PROBLEM DETAILS: As the answer, give every line of the records that includes the word "кино".

(Recorded data)
━━━━━━━━━━━━━━━━━━━━━━━━━━━━━━
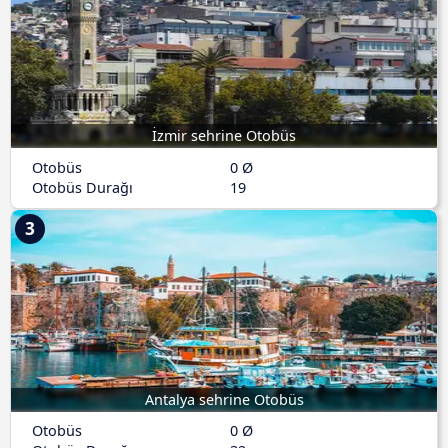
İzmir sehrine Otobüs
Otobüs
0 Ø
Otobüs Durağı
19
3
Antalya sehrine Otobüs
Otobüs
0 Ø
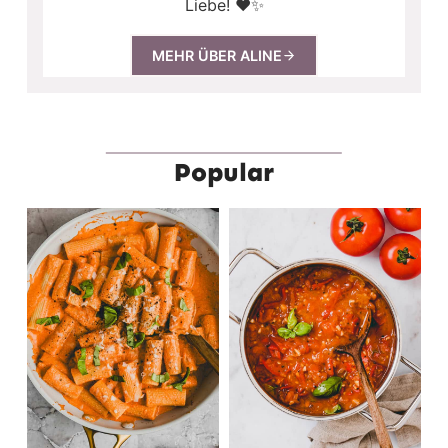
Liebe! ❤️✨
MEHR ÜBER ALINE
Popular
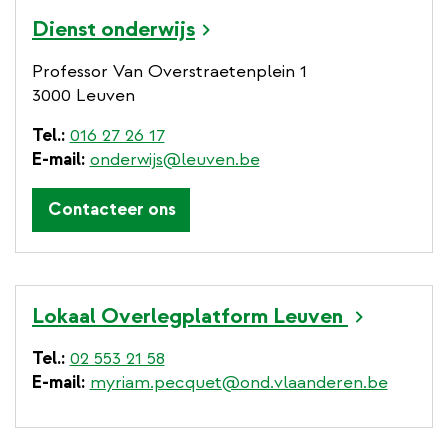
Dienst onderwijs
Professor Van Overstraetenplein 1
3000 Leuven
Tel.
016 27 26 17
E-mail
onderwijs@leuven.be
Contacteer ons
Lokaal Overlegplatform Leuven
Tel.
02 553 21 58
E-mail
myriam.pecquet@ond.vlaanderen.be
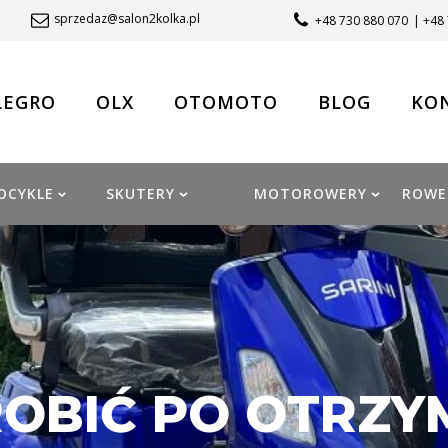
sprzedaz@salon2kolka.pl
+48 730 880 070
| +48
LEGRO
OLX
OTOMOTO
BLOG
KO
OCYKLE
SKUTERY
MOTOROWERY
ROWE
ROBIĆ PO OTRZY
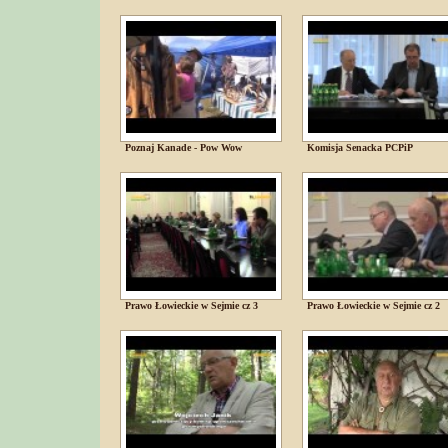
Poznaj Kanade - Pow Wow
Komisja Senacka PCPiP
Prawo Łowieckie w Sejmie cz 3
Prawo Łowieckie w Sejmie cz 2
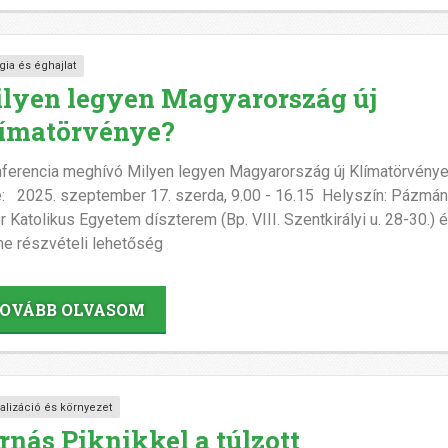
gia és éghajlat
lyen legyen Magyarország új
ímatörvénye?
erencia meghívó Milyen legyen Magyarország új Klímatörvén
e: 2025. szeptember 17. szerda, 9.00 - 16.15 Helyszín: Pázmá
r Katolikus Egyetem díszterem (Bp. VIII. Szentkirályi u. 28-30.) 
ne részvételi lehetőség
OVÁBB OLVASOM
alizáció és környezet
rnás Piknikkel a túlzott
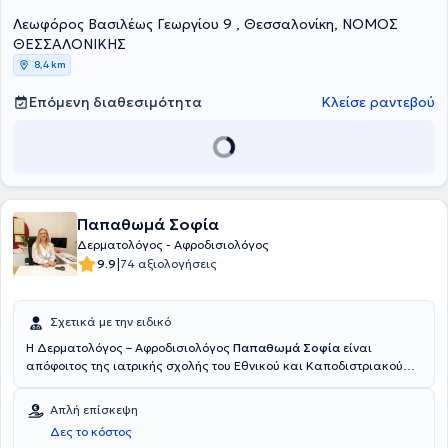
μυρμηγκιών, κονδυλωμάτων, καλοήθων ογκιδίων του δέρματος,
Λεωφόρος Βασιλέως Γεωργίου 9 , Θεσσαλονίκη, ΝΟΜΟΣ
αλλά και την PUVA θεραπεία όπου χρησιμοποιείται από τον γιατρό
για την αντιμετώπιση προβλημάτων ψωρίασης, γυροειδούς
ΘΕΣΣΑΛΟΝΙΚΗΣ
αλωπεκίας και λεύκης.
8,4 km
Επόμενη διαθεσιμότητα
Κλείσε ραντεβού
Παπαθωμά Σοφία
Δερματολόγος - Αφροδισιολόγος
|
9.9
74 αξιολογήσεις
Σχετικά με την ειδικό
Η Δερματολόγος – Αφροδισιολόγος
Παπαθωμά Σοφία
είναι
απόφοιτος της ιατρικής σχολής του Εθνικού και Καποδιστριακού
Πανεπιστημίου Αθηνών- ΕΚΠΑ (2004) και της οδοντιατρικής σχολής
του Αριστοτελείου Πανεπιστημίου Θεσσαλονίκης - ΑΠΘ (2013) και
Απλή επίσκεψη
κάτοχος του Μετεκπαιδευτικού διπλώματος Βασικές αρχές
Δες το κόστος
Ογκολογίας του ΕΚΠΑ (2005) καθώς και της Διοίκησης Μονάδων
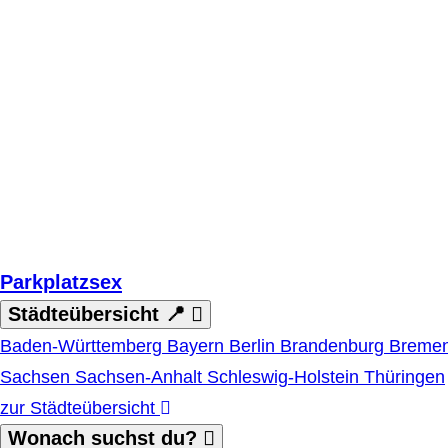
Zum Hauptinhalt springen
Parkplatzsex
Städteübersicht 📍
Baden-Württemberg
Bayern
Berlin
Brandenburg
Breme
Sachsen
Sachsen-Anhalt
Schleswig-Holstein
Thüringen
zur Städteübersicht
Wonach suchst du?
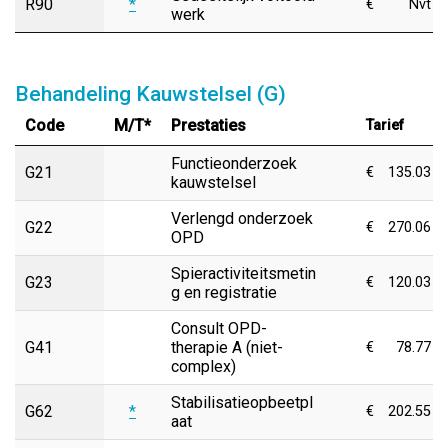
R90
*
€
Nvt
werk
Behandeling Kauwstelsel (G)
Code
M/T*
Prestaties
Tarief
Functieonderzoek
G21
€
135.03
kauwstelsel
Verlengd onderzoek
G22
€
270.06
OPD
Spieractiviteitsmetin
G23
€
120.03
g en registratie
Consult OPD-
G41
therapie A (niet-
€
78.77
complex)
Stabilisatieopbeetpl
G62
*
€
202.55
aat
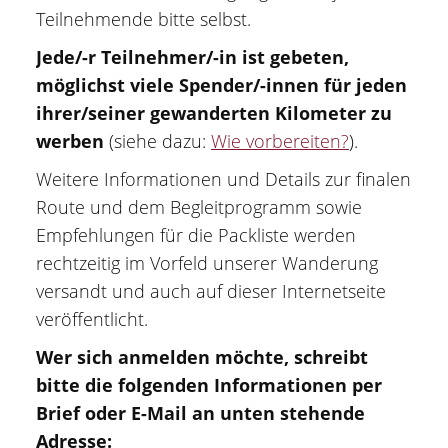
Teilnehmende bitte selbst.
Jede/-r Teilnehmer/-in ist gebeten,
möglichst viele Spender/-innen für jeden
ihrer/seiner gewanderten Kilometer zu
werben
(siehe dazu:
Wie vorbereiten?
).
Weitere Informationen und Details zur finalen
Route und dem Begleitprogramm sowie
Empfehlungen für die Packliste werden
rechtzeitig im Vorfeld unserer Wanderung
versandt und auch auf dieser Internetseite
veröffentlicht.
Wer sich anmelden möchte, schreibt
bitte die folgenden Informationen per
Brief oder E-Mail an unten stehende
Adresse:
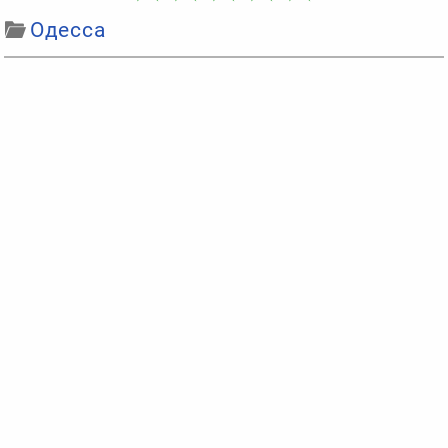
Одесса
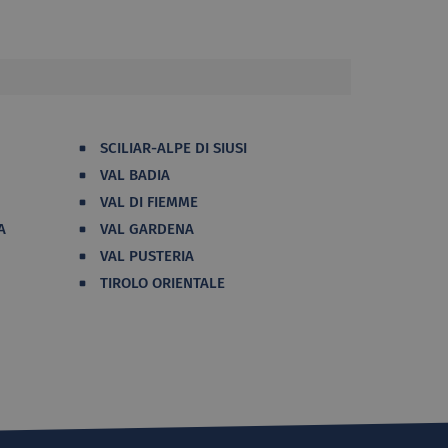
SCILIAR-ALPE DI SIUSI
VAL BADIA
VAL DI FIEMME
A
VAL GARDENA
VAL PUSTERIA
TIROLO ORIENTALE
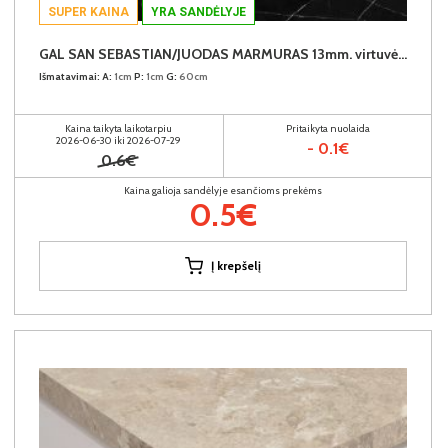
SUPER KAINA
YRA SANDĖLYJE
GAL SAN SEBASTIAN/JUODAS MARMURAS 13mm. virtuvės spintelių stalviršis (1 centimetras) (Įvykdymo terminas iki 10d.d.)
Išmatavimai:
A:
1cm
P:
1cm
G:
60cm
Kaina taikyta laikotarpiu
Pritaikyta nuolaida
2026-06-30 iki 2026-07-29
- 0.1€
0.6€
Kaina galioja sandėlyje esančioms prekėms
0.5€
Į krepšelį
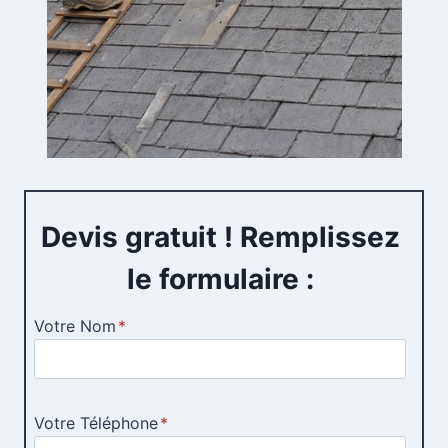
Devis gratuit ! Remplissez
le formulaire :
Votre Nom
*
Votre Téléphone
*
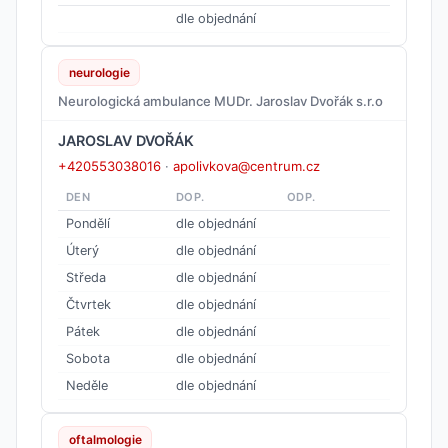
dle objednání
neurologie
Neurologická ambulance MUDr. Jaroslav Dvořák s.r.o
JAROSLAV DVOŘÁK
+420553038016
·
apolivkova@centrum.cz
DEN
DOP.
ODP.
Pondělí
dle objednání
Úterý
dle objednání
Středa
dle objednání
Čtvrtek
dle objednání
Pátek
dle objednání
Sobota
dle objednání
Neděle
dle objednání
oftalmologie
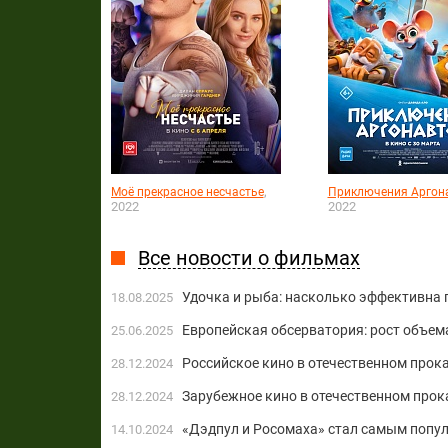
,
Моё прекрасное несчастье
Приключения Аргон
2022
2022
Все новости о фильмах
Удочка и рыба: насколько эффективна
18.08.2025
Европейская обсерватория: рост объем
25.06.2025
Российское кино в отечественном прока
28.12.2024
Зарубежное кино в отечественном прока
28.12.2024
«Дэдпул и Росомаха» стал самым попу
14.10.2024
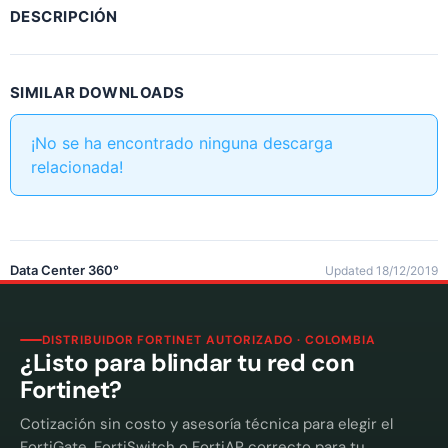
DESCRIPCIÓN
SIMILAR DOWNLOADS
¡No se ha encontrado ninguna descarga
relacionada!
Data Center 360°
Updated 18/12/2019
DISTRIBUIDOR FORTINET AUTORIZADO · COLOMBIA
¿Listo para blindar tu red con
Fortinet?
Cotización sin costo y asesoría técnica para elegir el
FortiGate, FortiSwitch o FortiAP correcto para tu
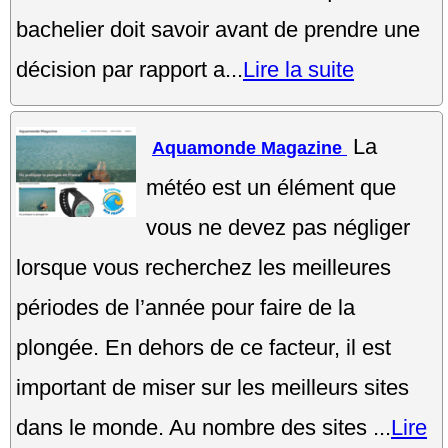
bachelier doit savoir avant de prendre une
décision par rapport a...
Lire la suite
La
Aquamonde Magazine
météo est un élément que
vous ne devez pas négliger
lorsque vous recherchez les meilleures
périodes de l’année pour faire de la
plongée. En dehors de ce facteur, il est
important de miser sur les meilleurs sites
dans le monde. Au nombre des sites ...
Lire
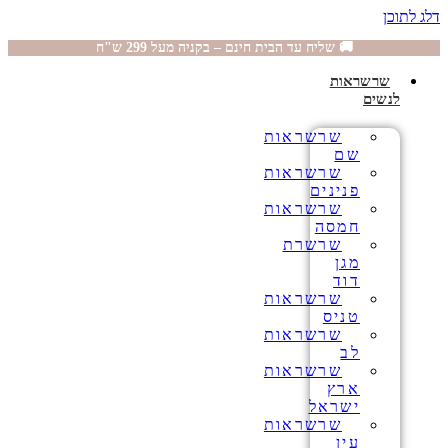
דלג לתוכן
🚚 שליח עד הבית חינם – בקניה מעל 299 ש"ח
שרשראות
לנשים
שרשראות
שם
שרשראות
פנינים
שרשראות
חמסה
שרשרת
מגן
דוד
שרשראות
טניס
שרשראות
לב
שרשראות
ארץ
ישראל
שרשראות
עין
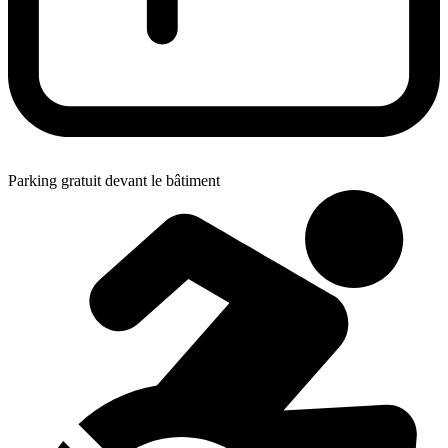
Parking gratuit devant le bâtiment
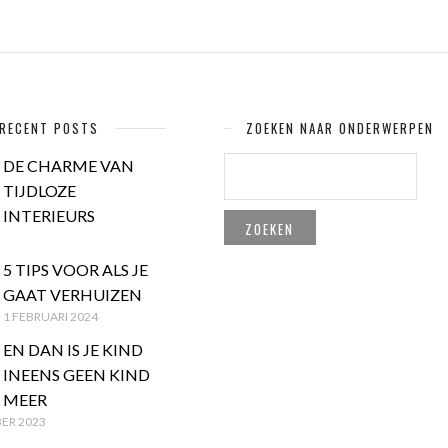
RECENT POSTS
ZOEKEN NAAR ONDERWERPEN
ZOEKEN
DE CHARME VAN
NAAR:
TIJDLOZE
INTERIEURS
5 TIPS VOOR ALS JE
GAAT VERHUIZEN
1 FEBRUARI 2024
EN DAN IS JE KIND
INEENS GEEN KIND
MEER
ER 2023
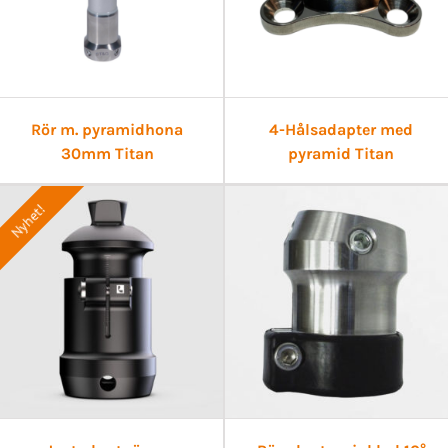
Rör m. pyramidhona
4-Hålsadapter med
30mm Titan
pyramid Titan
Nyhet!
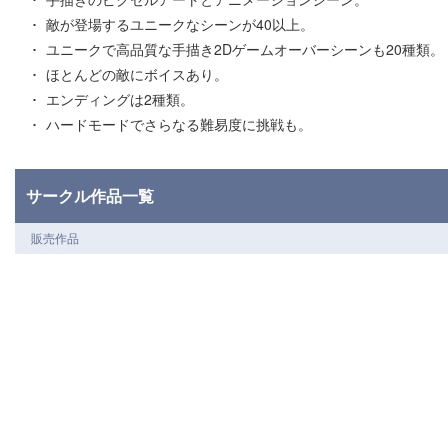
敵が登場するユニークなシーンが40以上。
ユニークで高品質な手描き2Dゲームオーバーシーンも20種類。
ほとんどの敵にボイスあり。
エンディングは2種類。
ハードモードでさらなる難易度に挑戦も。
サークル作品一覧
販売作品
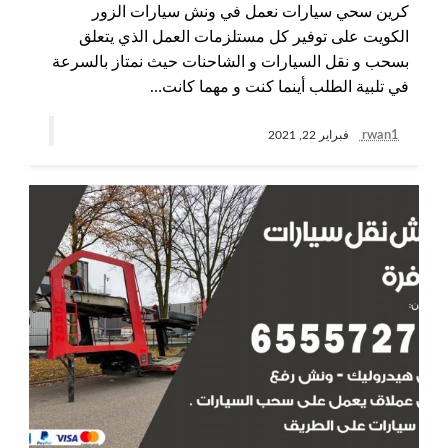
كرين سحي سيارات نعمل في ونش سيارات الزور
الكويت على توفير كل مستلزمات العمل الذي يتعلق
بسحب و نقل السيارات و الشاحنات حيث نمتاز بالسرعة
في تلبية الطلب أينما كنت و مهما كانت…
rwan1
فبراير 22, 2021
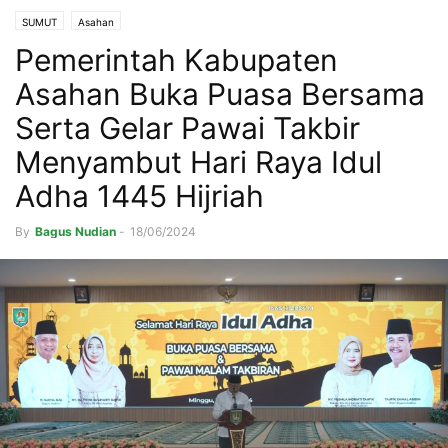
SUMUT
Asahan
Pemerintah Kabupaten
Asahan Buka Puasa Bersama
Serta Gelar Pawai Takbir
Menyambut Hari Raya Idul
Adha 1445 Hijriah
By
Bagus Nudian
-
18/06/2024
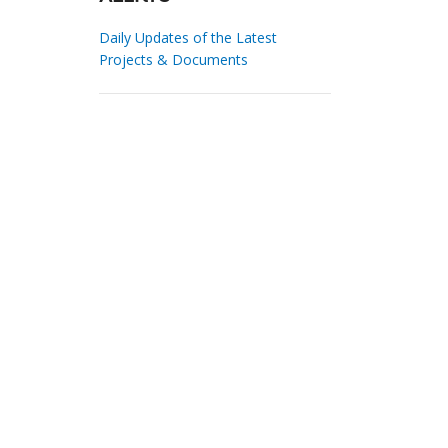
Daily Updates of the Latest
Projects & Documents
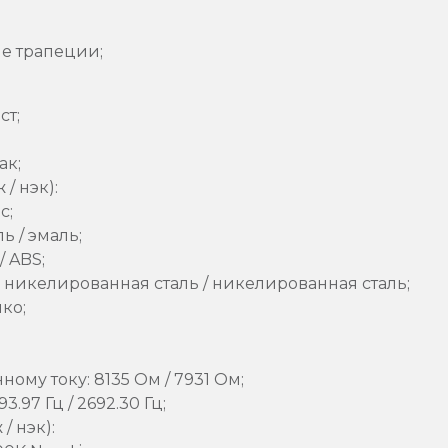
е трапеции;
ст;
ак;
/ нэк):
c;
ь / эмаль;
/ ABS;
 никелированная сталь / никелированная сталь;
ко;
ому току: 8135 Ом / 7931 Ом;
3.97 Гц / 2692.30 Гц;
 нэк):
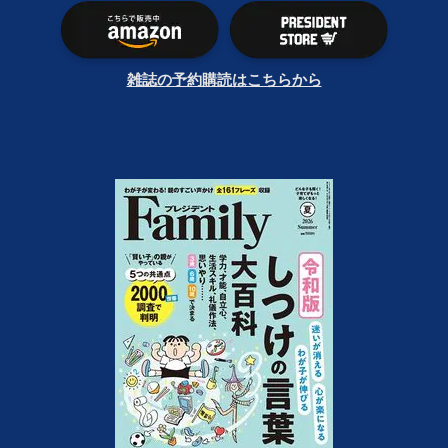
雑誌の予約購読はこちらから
━━━━━━━━━━━━━━━━━━━━━━━━━━━━━━
REPLY:
Российское кино в отечественном прока
Зарубежное кино в отечественном прока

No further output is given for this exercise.